CHRONICLES OF A FAIRY GODSISTER by FAIRY-GODSISTER

For the love of children…

 

The beginning and end of this article should have been, ‘LAGOS IS CHAOTIC’! Gosh!! I love the Fairy Godfather et al but sometimes I wonder if he created Lagos just for his own amusement. I also wonder what he thinks when he looks down on all the people scurrying (either on foot, by car, bus, okada, whatever), as if they have 21 hours and 3million things to do! I personally think it is crazy!

 

Yes Lagos makes you street smart, makes you a hustler, removes the complacency or laid back attitude you get from living in places like Ibadan or Abuja, yours truly still cannot live there! For starters, I’m a fairy (duh), how much smarter can Lagos make me?

 

But like I said, events overtook my writing about the chaos in Lagos and resulted in me chronicling my flight back to Abuja. I boarded my favorite airline, and I suddenly felt like I was in a nursery! Don’t get me wrong o, I love children very much, they were just too many! And I don’t mean adolescents or preteens; the mean of their ages would be like 3! Add that to the fact that there were like 300 children! (Of course I’m exaggerating; I just need you to get it)!

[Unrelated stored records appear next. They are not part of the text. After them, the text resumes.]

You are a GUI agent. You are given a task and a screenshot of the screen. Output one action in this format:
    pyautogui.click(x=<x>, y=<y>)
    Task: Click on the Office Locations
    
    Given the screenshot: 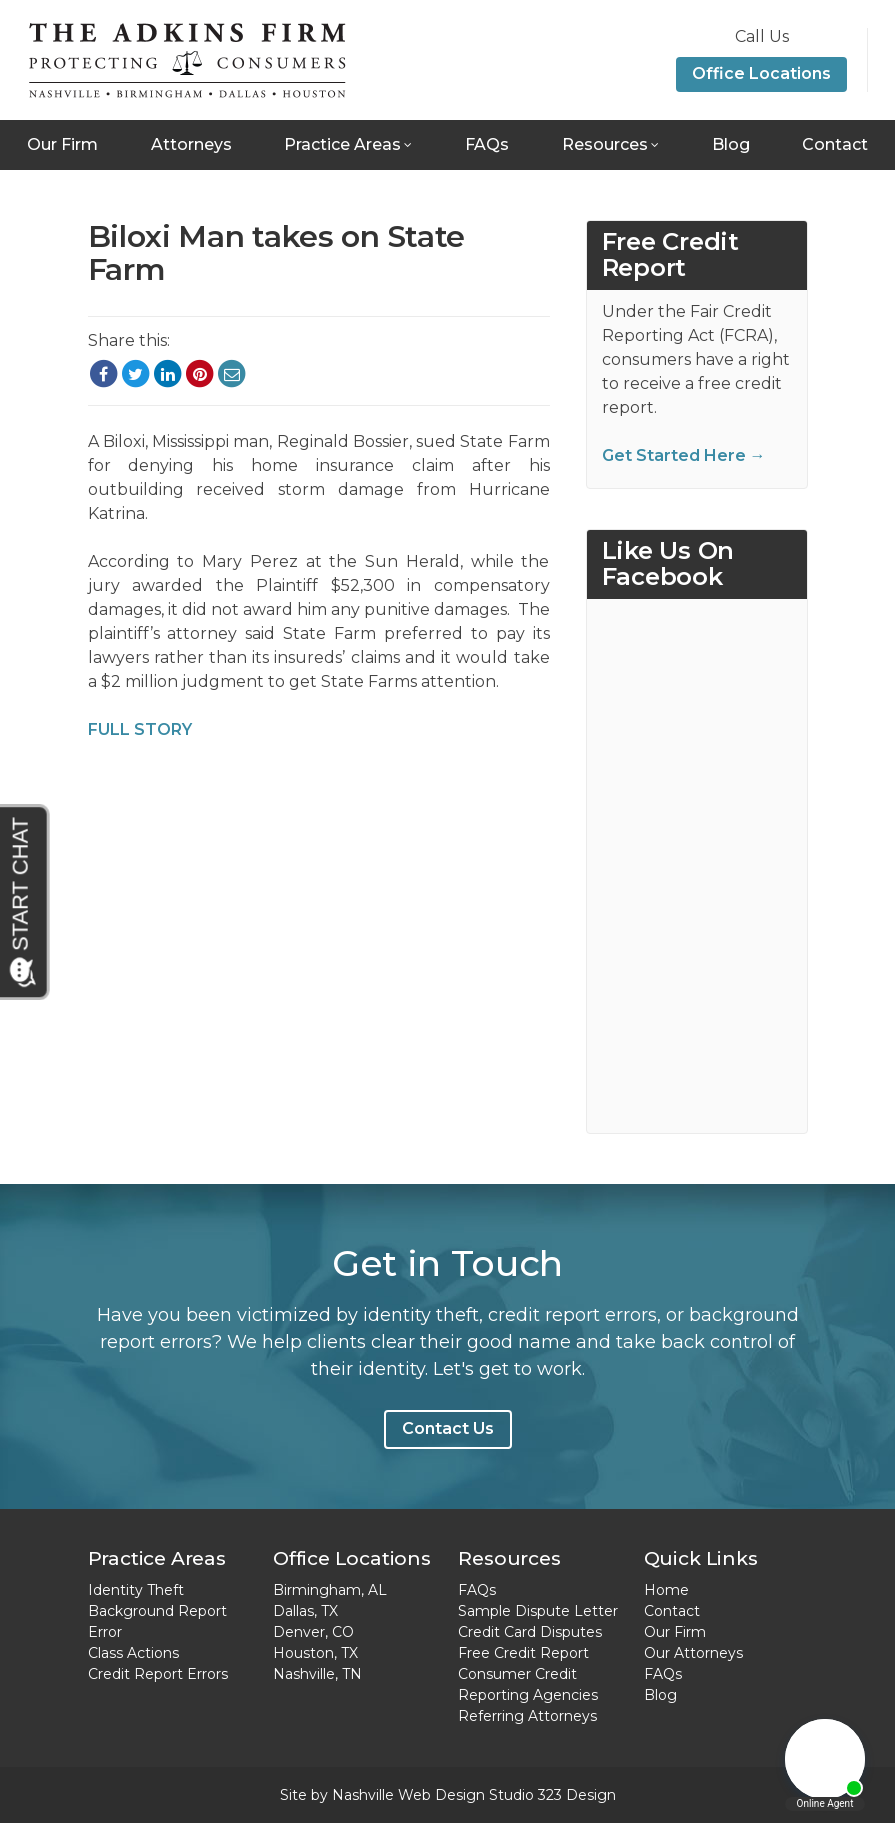 What is the action you would take?
    pyautogui.click(x=761, y=73)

I was exhausted from my movement in Lagos so I was looking forward to catching a nap on the way. Fortunately the guy beside me didn’t look interesting so there was no pressure to make small talk. Seated behind me was a man and his four year old boy and behind them, his wife and another boy, just two years younger.

 

“Mommy, when are going to take off, mommy, why doesn’t this airplane have any remote controls, mommy, I want to unfasten my seatbelt, mommy, is this a small airplane or a big airplane, mommy I want to play with La” (his brother. La is actually the short form for Laolu).

 

With these few sentences from the ‘little perishers’, I understood a couple of things:

 

1. The kids had probably been born and bred in the UK (later found out they were visiting Nigeria for the first time)

 

2. Their dad was trying to teach them Yoruba (however fruitlessly) because he replied all their questions in his ‘UK-accented Yoruba’. For example,

 

Laolu: Daddy I want my coloring book

 

Daddy: da ke jare!

 

3. The kids were spoilt ( or at least were on the sure path to spoilt)

 

4. Finally and most importantly, I wasn’t going to get my nap!

 

Suffice to say the kids talked (and played) for the long hour we were in the skies. Fortunately at some point my ears got accustomed to the noise and I dozed off. Not for long though, I was awakened by the younger of the two scamps screaming for an apple. Apparently we were experiencing some turbulence so the seatbelt lights were on again and the apples were in the overhead luggage compartment. Mommy tried to explain but nope, the boy was determined to either get his apple or leave us all tone deaf! And so scream he did, with will all his might. The ensuing chaos was so shrill and so loud I was secretly hoping the pilot wasn’t hearing it so he wouldn’t get distracted, the turbulence was scary enough!

 

The man beside started me grumbling (actually, I started listening, he’d been grumbling for a while), saying parents were the cause of our problems in Nigeria because by sparing the rod, they were increasing the number of (in his words) hooligans around. Hooligans? Just because a little one wanted an apple? Don’t know about you but I felt the ‘using a sledgehammer to kill an ant’ line couldn’t be more apt!

 

Thanking the Fairy Godfather for journey mercies (and our sanity still in place), we landed (however roughly) in Abuja. And just when I thought it was over…..

 

‘Mommy, can we get down now, mommy are we in Nigeria, mommy, I want my Ben 10 bag……’ I smiled to myself, picked my overnight bag and made my way off the plane (or nursery). I noticed I was still smiling when I got into the car that’d take me home. Why? Maybe because I was sure my 3year old nephew would jump into my arms and ask ‘Faiwee God Sister, what doodoo bwing for me’? (You have to find your voice when you were three to understand this sentence)! Maybe because I can’t wait to have mine, maybe, maybe, maybe…

 

Bottom line, children are beautiful, adorable and a miracle from the Fairy Godfather.